Emily’s gentleness and love for creatures was reflected in the name that they chose ‘Gatesbield’ – a shelter for small animals. Both the workshop and the house were built entirely from the rock on the site, as the different levels in the garden indicate. The house was designed and built to their highest standards. Both the staircase, hall and rooms show their creative flair for working with wood. Emily’s sense of humour can be seen in the carving near the hatch in the common room where two workmen are portrayed climbing ladders with buckets and hods of stone.

Above the front door Stanley carved a panel bearing the words ‘Goodwill subdues violence as water quenches fire’, words taken from a stained glass window at the family home in Darwen. Carvings above the outside lower windows showing sea horses, fish, owls, pheasants and rabbits are Emily’s work.

With the house finished in 1926 they then turned their attention to the garden.

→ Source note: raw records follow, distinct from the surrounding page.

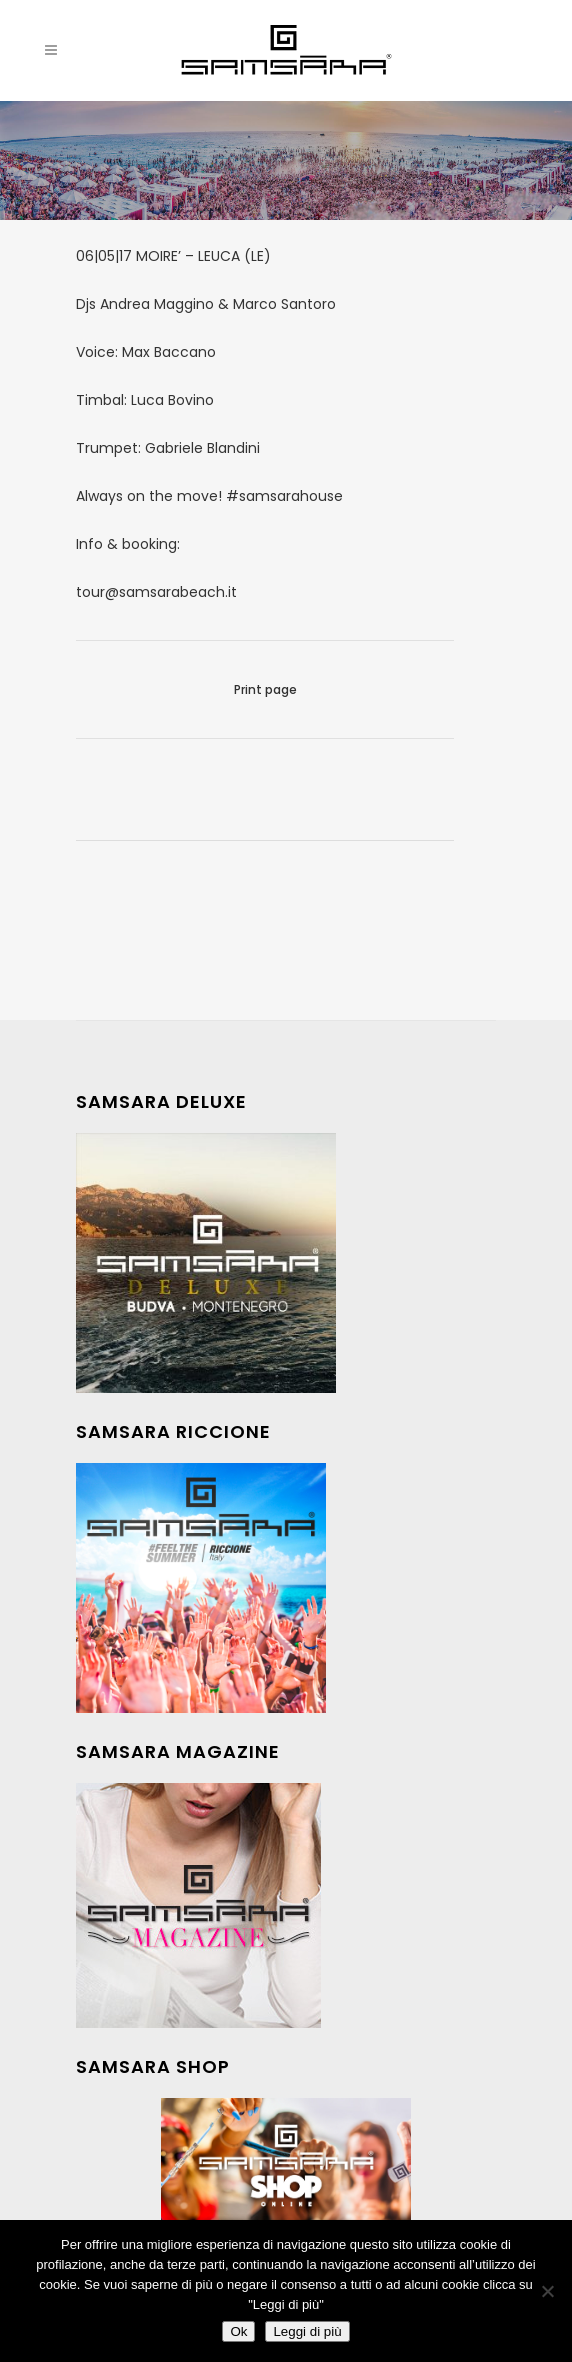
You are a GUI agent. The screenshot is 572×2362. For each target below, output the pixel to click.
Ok (238, 2331)
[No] (547, 2291)
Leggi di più (307, 2331)
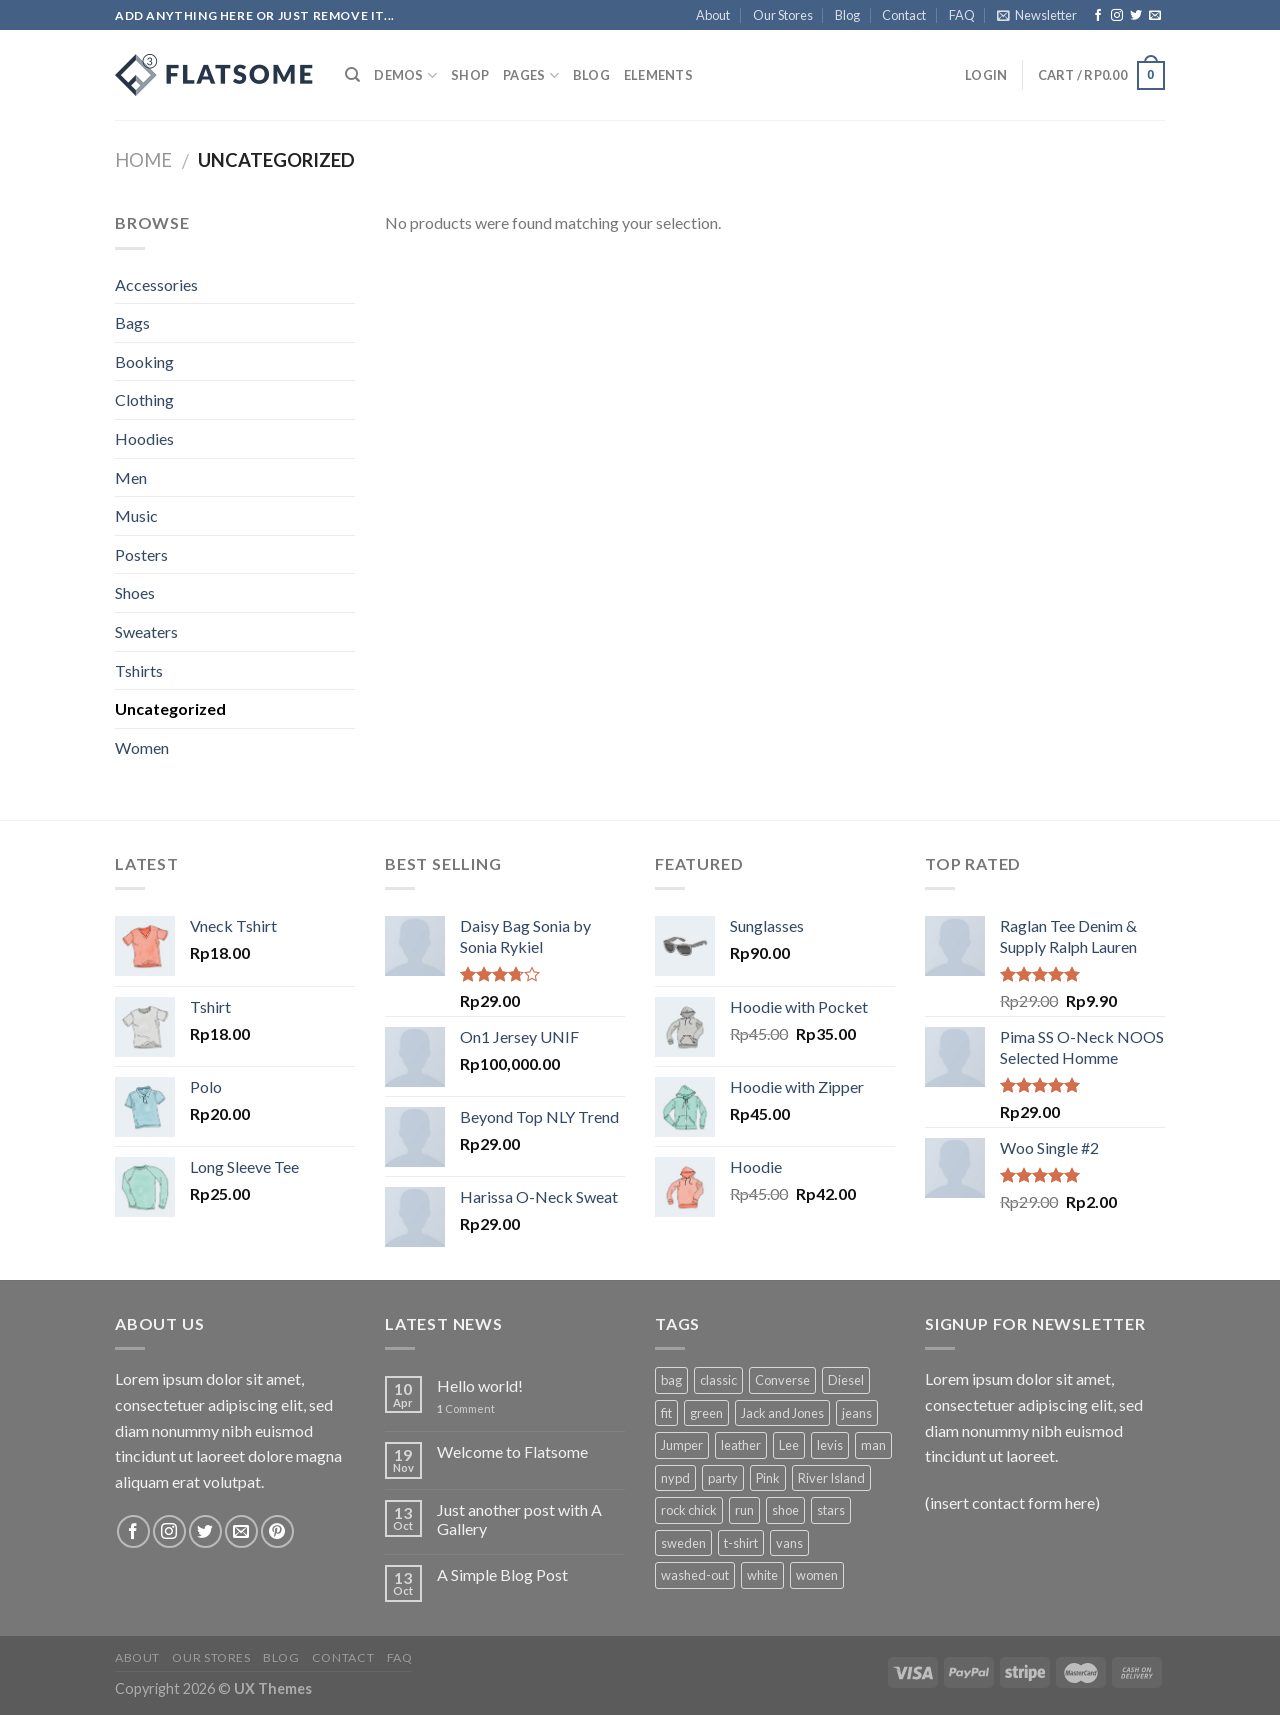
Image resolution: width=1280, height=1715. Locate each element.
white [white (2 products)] (762, 1575)
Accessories (156, 284)
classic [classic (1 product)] (718, 1380)
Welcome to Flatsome (512, 1451)
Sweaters (146, 631)
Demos (405, 75)
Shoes (135, 592)
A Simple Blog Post (502, 1574)
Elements (658, 75)
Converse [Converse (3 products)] (782, 1380)
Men (131, 477)
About (713, 15)
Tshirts (139, 670)
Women (142, 747)
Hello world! (480, 1385)
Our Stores (783, 15)
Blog (847, 15)
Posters (141, 554)
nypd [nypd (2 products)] (675, 1478)
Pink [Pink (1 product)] (768, 1478)
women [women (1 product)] (817, 1575)
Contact (904, 15)
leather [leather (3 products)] (741, 1445)
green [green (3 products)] (706, 1413)
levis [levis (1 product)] (830, 1445)
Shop (470, 75)
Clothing (144, 399)
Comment (466, 1408)
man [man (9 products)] (873, 1445)
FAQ (962, 15)
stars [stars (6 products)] (831, 1510)
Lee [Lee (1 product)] (789, 1445)
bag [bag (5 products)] (671, 1380)
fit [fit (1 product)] (666, 1413)
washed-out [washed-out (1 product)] (695, 1575)
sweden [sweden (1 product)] (683, 1543)
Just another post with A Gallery (519, 1519)
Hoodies (144, 438)
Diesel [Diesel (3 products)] (846, 1380)
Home (143, 160)
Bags (132, 322)
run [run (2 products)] (744, 1510)
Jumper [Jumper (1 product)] (682, 1445)
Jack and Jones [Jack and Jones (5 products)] (782, 1413)
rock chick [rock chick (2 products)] (689, 1510)
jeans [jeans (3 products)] (857, 1413)
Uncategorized (170, 708)
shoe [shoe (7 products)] (785, 1510)
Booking (144, 361)
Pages (531, 75)
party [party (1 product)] (723, 1478)
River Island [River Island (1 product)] (831, 1478)
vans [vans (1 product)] (789, 1543)
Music (136, 515)
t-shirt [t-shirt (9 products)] (741, 1543)
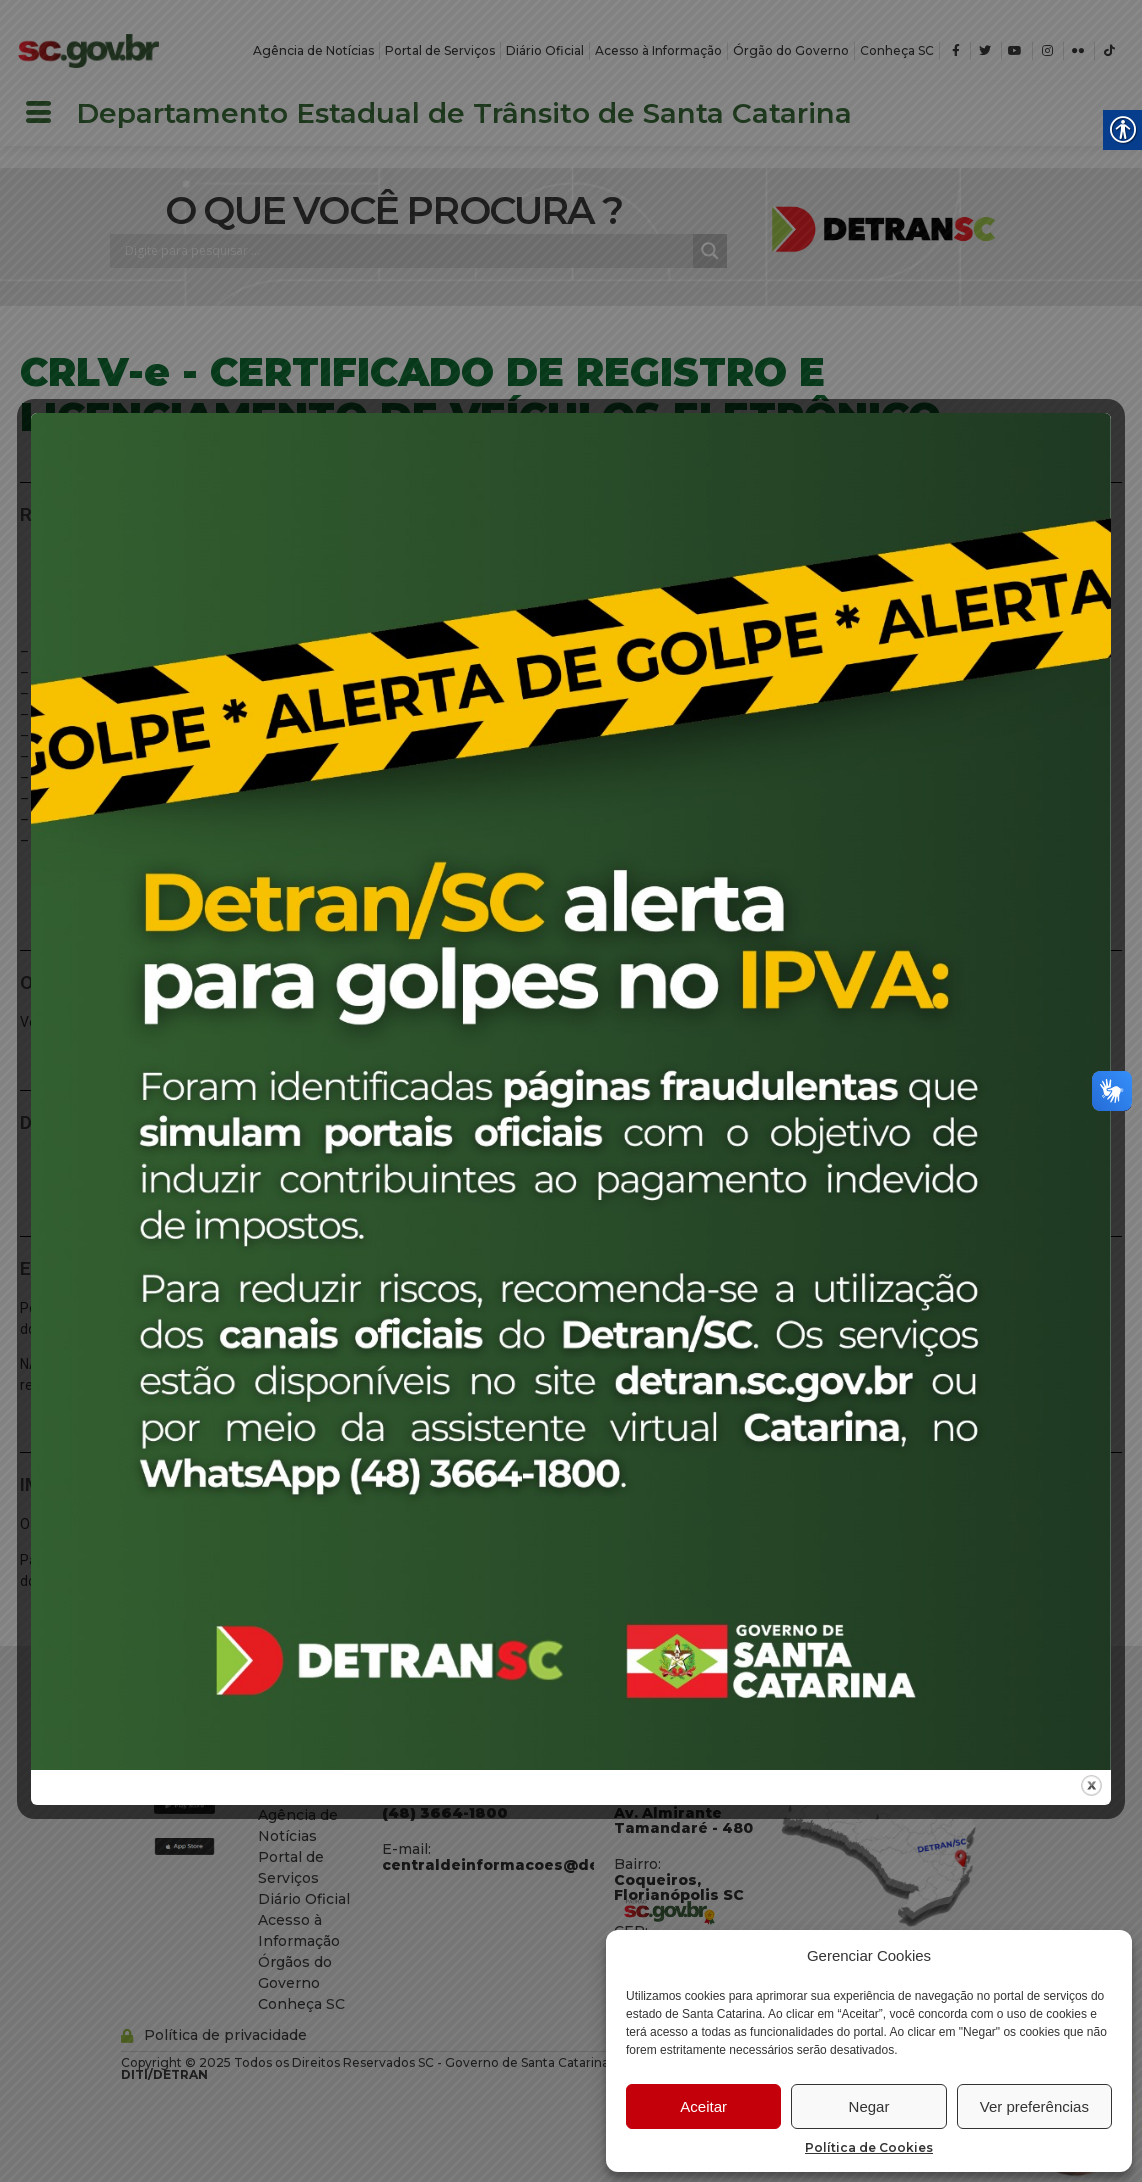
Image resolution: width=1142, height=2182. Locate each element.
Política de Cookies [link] (869, 2147)
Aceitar (703, 2106)
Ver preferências (1034, 2106)
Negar (869, 2106)
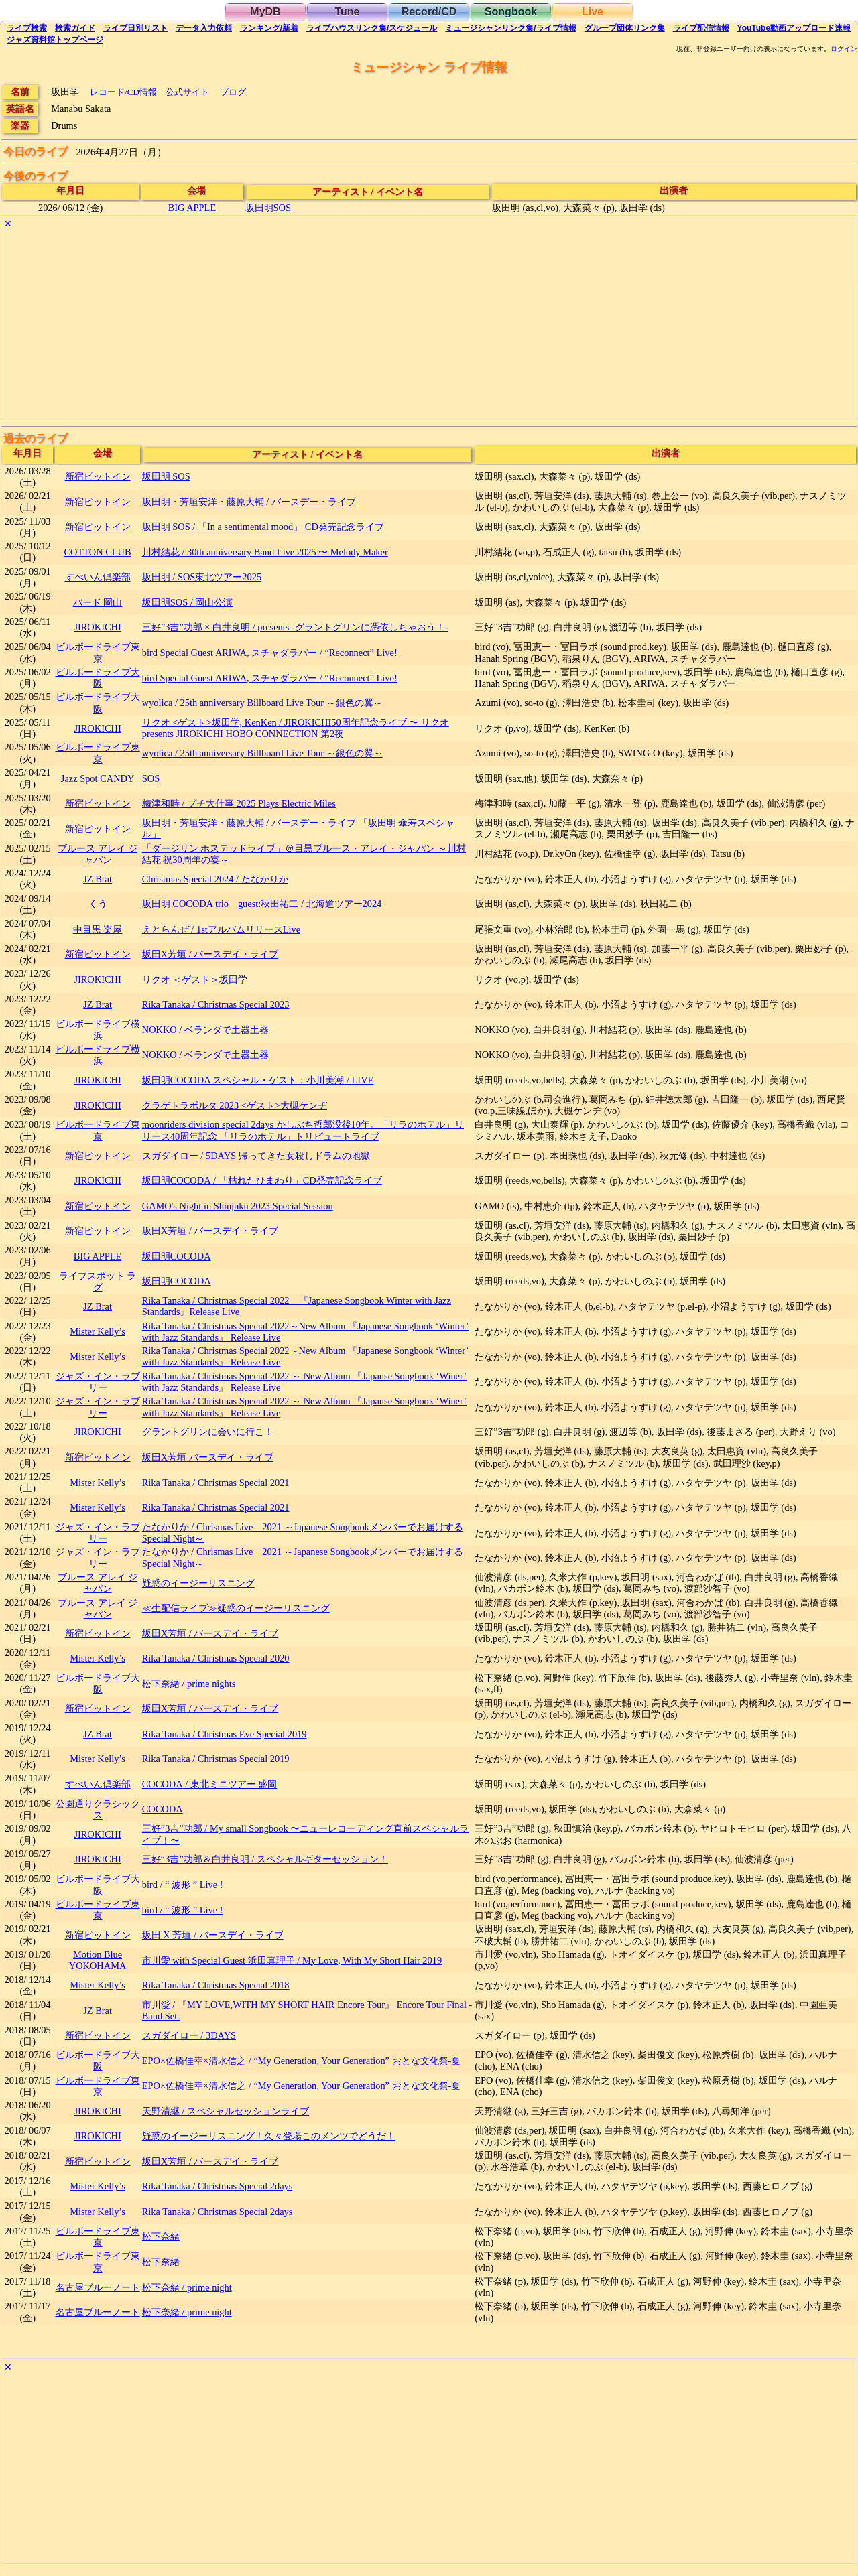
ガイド (75, 28)
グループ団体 (625, 28)
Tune (346, 11)
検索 (27, 28)
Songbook (511, 11)
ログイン (844, 49)
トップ (55, 39)
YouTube (794, 28)
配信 (701, 28)
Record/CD (429, 11)
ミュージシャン (510, 28)
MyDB (265, 11)
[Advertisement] (403, 327)
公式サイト (187, 92)
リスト (135, 28)
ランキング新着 (269, 28)
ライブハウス (371, 28)
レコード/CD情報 (123, 92)
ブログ (233, 92)
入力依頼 (204, 28)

Apart from the large oaks and firs, every tree and shrub in the garden was planted by them, bearing in mind the species which attracted red squirrels and the greatest variety of birds and butterflies. The garden also contains around one hundred rhododendrons including the Rothschild collection, azaleas, rare trees, shrubs and ferns. Originally a glimpse of the Lake and the Langdale Pikes was visible from the upstairs bay window.

Emily tamed squirrels and owls to come to her window to be fed by hand and they kept hens, budgerigars and two geese. A diary was kept of the dates when birds returned to the garden in spring and when flowers came into bloom.

So they lived in a house built with loving care, a haven of peace and tranquillity not only for wildlife but also their friends and relations during their forty nine years of happy marriage.

It was their dearest wish that this house and its grounds should be left to their Quaker friends to give them the opportunity to live in and enjoy the peace of the surroundings, which they had so lovingly created.

They would be delighted to see that their dreams have come true.